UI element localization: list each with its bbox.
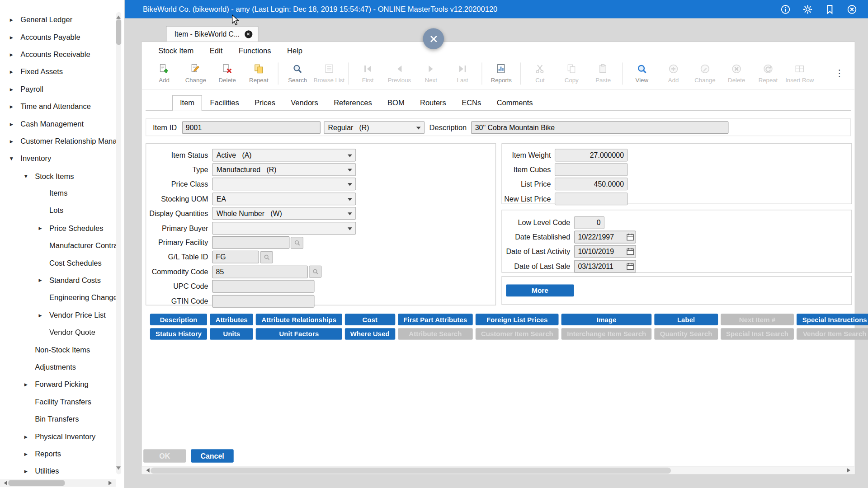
item-status-select[interactable]: Active (A) xyxy=(212,149,356,161)
menu-stock-item[interactable]: Stock Item xyxy=(158,47,193,55)
window-scroll-right-icon[interactable] xyxy=(847,468,852,473)
action-unit-factors-button[interactable]: Unit Factors xyxy=(256,328,342,340)
bookmark-icon[interactable] xyxy=(825,4,835,14)
window-tab[interactable]: Item - BikeWorld C... xyxy=(166,26,258,42)
sidebar-item-engineering-change[interactable]: Engineering Change xyxy=(0,289,124,306)
toolbar-reports-button[interactable]: Reports xyxy=(486,63,517,83)
sidebar-item-stock-items[interactable]: ▼Stock Items xyxy=(0,167,124,184)
action-status-history-button[interactable]: Status History xyxy=(150,328,208,340)
sidebar-vertical-scroll-thumb[interactable] xyxy=(116,19,121,45)
price-class-select[interactable] xyxy=(212,178,356,191)
action-attribute-relationships-button[interactable]: Attribute Relationships xyxy=(256,314,342,325)
menu-functions[interactable]: Functions xyxy=(239,47,271,55)
commodity-code-input[interactable] xyxy=(212,266,308,278)
calendar-icon[interactable] xyxy=(626,262,634,270)
more-button[interactable]: More xyxy=(506,284,574,296)
action-units-button[interactable]: Units xyxy=(210,328,254,340)
sidebar-item-customer-relationship-mana[interactable]: ►Customer Relationship Mana xyxy=(0,133,124,150)
sidebar-item-inventory[interactable]: ▼Inventory xyxy=(0,150,124,167)
sidebar-item-non-stock-items[interactable]: Non-Stock Items xyxy=(0,341,124,358)
menu-help[interactable]: Help xyxy=(287,47,302,55)
sidebar-horizontal-scroll-thumb[interactable] xyxy=(8,480,65,486)
sidebar-item-adjustments[interactable]: Adjustments xyxy=(0,358,124,375)
window-horizontal-scroll-thumb[interactable] xyxy=(151,468,671,474)
window-horizontal-scrollbar[interactable] xyxy=(142,466,854,474)
sidebar-item-vendor-price-list[interactable]: ►Vendor Price List xyxy=(0,306,124,324)
g-l-table-id-input[interactable] xyxy=(212,251,259,263)
low-level-code-input[interactable] xyxy=(574,216,604,229)
action-label-button[interactable]: Label xyxy=(655,314,718,325)
window-scroll-left-icon[interactable] xyxy=(144,468,149,473)
primary-buyer-select[interactable] xyxy=(212,222,356,235)
sidebar-item-payroll[interactable]: ►Payroll xyxy=(0,80,124,98)
sidebar-horizontal-scrollbar[interactable] xyxy=(0,479,116,487)
toolbar-add-button[interactable]: Add xyxy=(148,63,180,83)
sidebar-item-manufacturer-contra[interactable]: Manufacturer Contra xyxy=(0,237,124,254)
tab-bom[interactable]: BOM xyxy=(380,95,412,110)
sidebar-item-reports[interactable]: ►Reports xyxy=(0,445,124,462)
tab-vendors[interactable]: Vendors xyxy=(283,95,326,110)
action-where-used-button[interactable]: Where Used xyxy=(345,328,396,340)
g-l-table-id-lookup-button[interactable] xyxy=(260,251,273,263)
cancel-button[interactable]: Cancel xyxy=(191,449,233,462)
sidebar-item-accounts-payable[interactable]: ►Accounts Payable xyxy=(0,28,124,46)
sidebar-item-time-and-attendance[interactable]: ►Time and Attendance xyxy=(0,98,124,115)
upc-code-input[interactable] xyxy=(212,280,315,293)
toolbar-repeat-button[interactable]: Repeat xyxy=(243,63,275,83)
sidebar-item-fixed-assets[interactable]: ►Fixed Assets xyxy=(0,63,124,80)
info-icon[interactable] xyxy=(781,4,791,14)
action-first-part-attributes-button[interactable]: First Part Attributes xyxy=(398,314,472,325)
sidebar-vertical-scrollbar[interactable] xyxy=(116,12,121,474)
sidebar-item-standard-costs[interactable]: ►Standard Costs xyxy=(0,272,124,289)
sidebar-scroll-up-icon[interactable] xyxy=(116,13,121,19)
tab-ecns[interactable]: ECNs xyxy=(454,95,489,110)
sidebar-item-physical-inventory[interactable]: ►Physical Inventory xyxy=(0,428,124,445)
sidebar-item-items[interactable]: Items xyxy=(0,185,124,202)
sidebar-item-utilities[interactable]: ►Utilities xyxy=(0,463,124,480)
action-description-button[interactable]: Description xyxy=(150,314,208,325)
tab-prices[interactable]: Prices xyxy=(247,95,283,110)
action-attributes-button[interactable]: Attributes xyxy=(210,314,254,325)
calendar-icon[interactable] xyxy=(626,233,634,241)
calendar-icon[interactable] xyxy=(626,248,634,256)
commodity-code-lookup-button[interactable] xyxy=(309,266,321,278)
description-input[interactable] xyxy=(471,121,728,134)
item-id-input[interactable] xyxy=(182,121,320,134)
tab-facilities[interactable]: Facilities xyxy=(202,95,247,110)
tab-comments[interactable]: Comments xyxy=(489,95,540,110)
sidebar-item-bin-transfers[interactable]: Bin Transfers xyxy=(0,411,124,428)
gtin-code-input[interactable] xyxy=(212,295,315,307)
primary-facility-input[interactable] xyxy=(212,236,289,249)
item-weight-input[interactable] xyxy=(555,149,628,161)
primary-facility-lookup-button[interactable] xyxy=(291,237,303,249)
sidebar-item-facility-transfers[interactable]: Facility Transfers xyxy=(0,393,124,410)
sidebar-item-cost-schedules[interactable]: Cost Schedules xyxy=(0,254,124,272)
overlay-close-button[interactable] xyxy=(423,28,444,49)
tab-close-icon[interactable] xyxy=(245,30,252,38)
list-price-input[interactable] xyxy=(555,178,628,191)
sidebar-scroll-down-icon[interactable] xyxy=(116,466,121,472)
display-quantities-select[interactable]: Whole Number (W) xyxy=(212,207,356,220)
sidebar-item-vendor-quote[interactable]: Vendor Quote xyxy=(0,324,124,341)
toolbar-search-button[interactable]: Search xyxy=(282,63,313,83)
item-cubes-input[interactable] xyxy=(555,163,628,176)
tab-routers[interactable]: Routers xyxy=(412,95,454,110)
item-type-select[interactable]: Regular (R) xyxy=(324,121,425,134)
sidebar-item-forward-picking[interactable]: ►Forward Picking xyxy=(0,376,124,393)
sidebar-item-price-schedules[interactable]: ►Price Schedules xyxy=(0,220,124,237)
sidebar-item-accounts-receivable[interactable]: ►Accounts Receivable xyxy=(0,46,124,63)
toolbar-delete-button[interactable]: Delete xyxy=(212,63,243,83)
stocking-uom-select[interactable]: EA xyxy=(212,192,356,205)
action-image-button[interactable]: Image xyxy=(561,314,651,325)
tab-references[interactable]: References xyxy=(326,95,380,110)
toolbar-view-button[interactable]: View xyxy=(626,63,658,83)
action-special-instructions-button[interactable]: Special Instructions xyxy=(797,314,868,325)
type-select[interactable]: Manufactured (R) xyxy=(212,163,356,176)
menu-edit[interactable]: Edit xyxy=(210,47,222,55)
settings-icon[interactable] xyxy=(803,4,813,14)
sidebar-scroll-left-icon[interactable] xyxy=(2,480,7,485)
sidebar-item-cash-management[interactable]: ►Cash Management xyxy=(0,115,124,132)
tab-item[interactable]: Item xyxy=(172,95,202,111)
action-cost-button[interactable]: Cost xyxy=(345,314,396,325)
toolbar-overflow-icon[interactable]: ⋮ xyxy=(830,67,849,79)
________________________
Task brief - Every line in the data above that includes the word "code" should be copied.

Exercise solution -
commodity-code-input[interactable] xyxy=(212,266,308,278)
low-level-code-input[interactable] xyxy=(574,216,604,229)
upc-code-input[interactable] xyxy=(212,280,315,293)
commodity-code-lookup-button[interactable] xyxy=(309,266,321,278)
gtin-code-input[interactable] xyxy=(212,295,315,307)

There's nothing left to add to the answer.